The overall market remained sluggish this week. Although the July consumption peak season has arrived and battery cell production schedules saw WoW growth, high inventories in the cathode and upstream sectors absorbed the incremental demand, preventing it from transmitting upstream along the industry chain. Hence, shipment pressure on cobalt salt plants and cathode material plants remained unabated.
From the market sentiment perspective, the influence of supply-side disruptions has weakened noticeably. Mid-week, the DRC announced the cancellation of unused Q2 quotas, which triggered only brief fluctuations that morning before quickly subsiding, indicating that market focus has shifted from the policy front to the pace of own demand and inventory digestion. While the quota cancellation brought some changes to H2 fundamentals, it merely shifted the supply-demand pattern from very loose to relatively loose and did not fundamentally reverse market fundamentals.

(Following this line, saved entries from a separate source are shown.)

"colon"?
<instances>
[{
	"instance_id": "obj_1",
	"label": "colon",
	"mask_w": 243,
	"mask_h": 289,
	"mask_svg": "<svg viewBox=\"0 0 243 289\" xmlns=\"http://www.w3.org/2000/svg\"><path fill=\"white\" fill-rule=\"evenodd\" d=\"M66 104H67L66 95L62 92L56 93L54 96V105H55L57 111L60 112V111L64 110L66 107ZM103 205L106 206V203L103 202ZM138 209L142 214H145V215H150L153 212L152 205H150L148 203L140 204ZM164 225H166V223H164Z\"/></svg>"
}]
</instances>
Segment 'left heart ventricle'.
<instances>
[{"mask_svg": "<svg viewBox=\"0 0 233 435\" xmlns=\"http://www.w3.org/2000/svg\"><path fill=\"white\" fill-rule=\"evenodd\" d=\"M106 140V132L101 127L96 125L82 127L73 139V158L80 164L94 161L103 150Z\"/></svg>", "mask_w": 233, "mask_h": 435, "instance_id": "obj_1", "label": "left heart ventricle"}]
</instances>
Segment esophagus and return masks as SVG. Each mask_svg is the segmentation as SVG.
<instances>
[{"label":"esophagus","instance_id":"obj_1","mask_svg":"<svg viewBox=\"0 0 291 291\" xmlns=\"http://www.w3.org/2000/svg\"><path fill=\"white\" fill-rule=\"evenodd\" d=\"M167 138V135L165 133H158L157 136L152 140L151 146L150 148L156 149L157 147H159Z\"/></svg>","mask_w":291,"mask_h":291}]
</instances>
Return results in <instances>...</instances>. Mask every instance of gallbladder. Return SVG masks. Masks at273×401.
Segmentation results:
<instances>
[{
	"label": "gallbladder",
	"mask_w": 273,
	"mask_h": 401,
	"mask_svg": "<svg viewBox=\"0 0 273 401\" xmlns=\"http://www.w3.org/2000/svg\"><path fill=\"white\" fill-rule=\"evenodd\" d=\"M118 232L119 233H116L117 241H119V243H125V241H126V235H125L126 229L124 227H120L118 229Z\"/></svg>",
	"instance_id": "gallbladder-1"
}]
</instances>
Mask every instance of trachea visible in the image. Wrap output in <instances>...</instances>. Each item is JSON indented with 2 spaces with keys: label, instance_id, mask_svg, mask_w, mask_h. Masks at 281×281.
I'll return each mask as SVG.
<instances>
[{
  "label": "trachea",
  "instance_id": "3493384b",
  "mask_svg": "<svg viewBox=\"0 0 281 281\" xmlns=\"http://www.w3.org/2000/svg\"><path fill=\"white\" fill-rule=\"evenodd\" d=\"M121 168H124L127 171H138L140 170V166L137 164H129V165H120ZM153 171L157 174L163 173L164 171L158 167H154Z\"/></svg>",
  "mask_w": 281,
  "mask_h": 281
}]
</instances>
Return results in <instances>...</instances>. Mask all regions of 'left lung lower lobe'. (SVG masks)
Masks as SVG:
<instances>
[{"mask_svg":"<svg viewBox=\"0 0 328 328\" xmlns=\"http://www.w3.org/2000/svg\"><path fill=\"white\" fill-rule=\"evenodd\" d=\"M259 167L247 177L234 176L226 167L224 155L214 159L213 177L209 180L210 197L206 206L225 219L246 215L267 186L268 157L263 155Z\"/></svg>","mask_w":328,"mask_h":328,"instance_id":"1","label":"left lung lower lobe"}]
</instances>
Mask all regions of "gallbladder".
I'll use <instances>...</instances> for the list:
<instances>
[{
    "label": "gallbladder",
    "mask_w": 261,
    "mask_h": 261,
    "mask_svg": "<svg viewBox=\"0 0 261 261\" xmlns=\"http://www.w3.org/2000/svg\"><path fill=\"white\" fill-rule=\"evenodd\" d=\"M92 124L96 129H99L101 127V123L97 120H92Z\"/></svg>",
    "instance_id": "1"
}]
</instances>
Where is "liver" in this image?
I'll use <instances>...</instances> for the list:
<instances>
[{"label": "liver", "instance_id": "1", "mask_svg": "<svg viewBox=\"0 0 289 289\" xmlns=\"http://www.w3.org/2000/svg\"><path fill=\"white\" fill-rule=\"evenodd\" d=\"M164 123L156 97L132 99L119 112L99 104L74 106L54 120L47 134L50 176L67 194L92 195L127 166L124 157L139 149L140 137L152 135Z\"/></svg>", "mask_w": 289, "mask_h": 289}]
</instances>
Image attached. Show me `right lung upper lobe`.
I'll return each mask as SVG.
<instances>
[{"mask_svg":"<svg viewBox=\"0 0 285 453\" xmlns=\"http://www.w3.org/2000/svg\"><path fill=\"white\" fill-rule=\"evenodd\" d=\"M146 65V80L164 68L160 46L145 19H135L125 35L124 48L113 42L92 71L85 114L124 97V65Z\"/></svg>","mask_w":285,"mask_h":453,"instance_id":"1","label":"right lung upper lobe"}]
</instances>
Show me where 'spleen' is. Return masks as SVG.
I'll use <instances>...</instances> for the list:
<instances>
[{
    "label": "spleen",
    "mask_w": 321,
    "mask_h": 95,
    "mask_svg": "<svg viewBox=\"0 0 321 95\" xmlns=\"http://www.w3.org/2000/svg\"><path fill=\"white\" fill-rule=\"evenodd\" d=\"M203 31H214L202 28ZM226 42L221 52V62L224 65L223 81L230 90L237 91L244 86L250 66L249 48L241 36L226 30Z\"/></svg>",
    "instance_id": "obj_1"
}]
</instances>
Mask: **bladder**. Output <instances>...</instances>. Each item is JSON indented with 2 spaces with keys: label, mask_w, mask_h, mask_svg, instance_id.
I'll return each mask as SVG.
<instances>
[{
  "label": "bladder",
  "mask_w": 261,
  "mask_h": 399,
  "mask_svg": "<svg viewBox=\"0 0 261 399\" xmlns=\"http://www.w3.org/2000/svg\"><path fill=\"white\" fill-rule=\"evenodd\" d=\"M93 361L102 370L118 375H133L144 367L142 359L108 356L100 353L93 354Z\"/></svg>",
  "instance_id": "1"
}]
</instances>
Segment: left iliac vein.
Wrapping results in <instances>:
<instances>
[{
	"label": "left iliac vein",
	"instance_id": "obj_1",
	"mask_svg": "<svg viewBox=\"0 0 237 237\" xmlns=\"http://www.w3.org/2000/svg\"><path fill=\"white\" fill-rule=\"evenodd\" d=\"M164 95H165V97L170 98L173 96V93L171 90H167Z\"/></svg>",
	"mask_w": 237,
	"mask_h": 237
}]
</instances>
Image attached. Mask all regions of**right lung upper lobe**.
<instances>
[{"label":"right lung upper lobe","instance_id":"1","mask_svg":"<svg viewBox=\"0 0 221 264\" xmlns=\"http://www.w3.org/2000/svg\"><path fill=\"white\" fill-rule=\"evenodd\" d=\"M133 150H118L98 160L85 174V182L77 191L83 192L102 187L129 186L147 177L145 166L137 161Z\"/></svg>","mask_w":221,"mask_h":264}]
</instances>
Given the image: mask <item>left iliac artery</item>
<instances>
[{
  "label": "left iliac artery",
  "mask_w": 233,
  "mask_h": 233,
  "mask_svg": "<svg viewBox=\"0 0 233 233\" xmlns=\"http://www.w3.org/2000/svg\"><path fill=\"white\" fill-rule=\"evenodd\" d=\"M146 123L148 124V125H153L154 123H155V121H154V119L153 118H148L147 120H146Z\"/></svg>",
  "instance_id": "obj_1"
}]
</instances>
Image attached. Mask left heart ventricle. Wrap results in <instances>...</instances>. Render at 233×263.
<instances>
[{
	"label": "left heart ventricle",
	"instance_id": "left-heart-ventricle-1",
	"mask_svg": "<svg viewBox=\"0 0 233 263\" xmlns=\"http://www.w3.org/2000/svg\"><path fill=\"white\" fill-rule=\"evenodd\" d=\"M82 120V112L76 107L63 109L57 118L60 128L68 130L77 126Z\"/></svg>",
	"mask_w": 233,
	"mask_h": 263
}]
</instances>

On the price front, the trends for cobalt chloride, Co3O4, and LCO were largely consistent, all in a consolidation phase. For cobalt chloride, smelter quotations began to stabilize, with some firms raising slightly to test the market. However, under inventory pressure and the “rush to buy amid continuous price rise and hold back amid price downturn” sentiment, downstream procurement remained cautious, actual transactions were limited, and downside room in the short term was small, keeping prices largely stable. Co3O4 moved sideways following cobalt salt; after the interim reporting window, previous selling pressure was largely released, and quotations tended to stabilize, but downstream cathode plants continued to push for lower prices, and transactions remained scarce. For LCO, in addition to being dragged down by weak upstream Co3O4 prices, lithium carbonate prices recently rose significantly, but downstream enterprises’ inventories buffered the impact of raw material fluctuations on quotations, leaving overall prices relatively stable.

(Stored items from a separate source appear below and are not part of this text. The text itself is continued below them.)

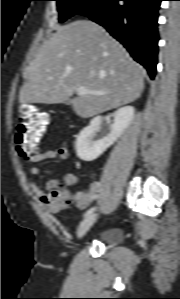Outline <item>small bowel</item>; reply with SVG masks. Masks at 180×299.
<instances>
[{"label":"small bowel","mask_w":180,"mask_h":299,"mask_svg":"<svg viewBox=\"0 0 180 299\" xmlns=\"http://www.w3.org/2000/svg\"><path fill=\"white\" fill-rule=\"evenodd\" d=\"M42 143L41 137L38 139L37 145ZM59 158L61 160H67L69 158V152L65 145H62L56 150H46L37 153L31 162L33 165L30 167V173L32 175L40 174V167L35 163L52 160ZM65 183L69 186H74L78 183V177L73 173H67L64 177ZM59 185V180L57 178H51L47 180L43 187L37 186L34 182L30 183V188L33 193L38 197L40 203L47 209L50 213H55L57 211V206L52 202V195H54V188ZM97 184H93L88 191H78L73 194L76 207L78 209H84L93 201L95 197V189ZM51 190L52 193H49ZM69 196L70 193L67 192Z\"/></svg>","instance_id":"c3829d8e"}]
</instances>
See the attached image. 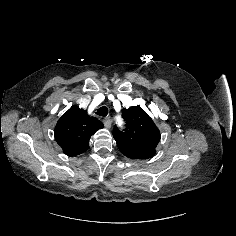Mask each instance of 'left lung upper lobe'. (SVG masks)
Segmentation results:
<instances>
[{
  "instance_id": "obj_1",
  "label": "left lung upper lobe",
  "mask_w": 236,
  "mask_h": 236,
  "mask_svg": "<svg viewBox=\"0 0 236 236\" xmlns=\"http://www.w3.org/2000/svg\"><path fill=\"white\" fill-rule=\"evenodd\" d=\"M125 129H113V136L119 149L155 152L160 141V131L153 120L140 107L123 109Z\"/></svg>"
}]
</instances>
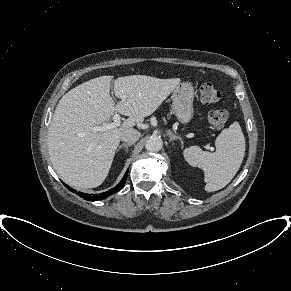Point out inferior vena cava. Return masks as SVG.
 <instances>
[{
	"instance_id": "obj_1",
	"label": "inferior vena cava",
	"mask_w": 291,
	"mask_h": 291,
	"mask_svg": "<svg viewBox=\"0 0 291 291\" xmlns=\"http://www.w3.org/2000/svg\"><path fill=\"white\" fill-rule=\"evenodd\" d=\"M140 137H141V133L138 130L131 128V129L124 131L121 134L120 139L122 141L127 142V143L133 144L136 141H138Z\"/></svg>"
}]
</instances>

Overall, the core issue facing the industry chain currently is that previously accumulated inventories have not yet been fully digested. Even though end-user battery cell demand has improved marginally, it will still take time for this to transmit upstream. In the short term, price rebound will be under considerable pressure, fundamentally because market inventories are excessively high, severely suppressing procurement demand for upstream products.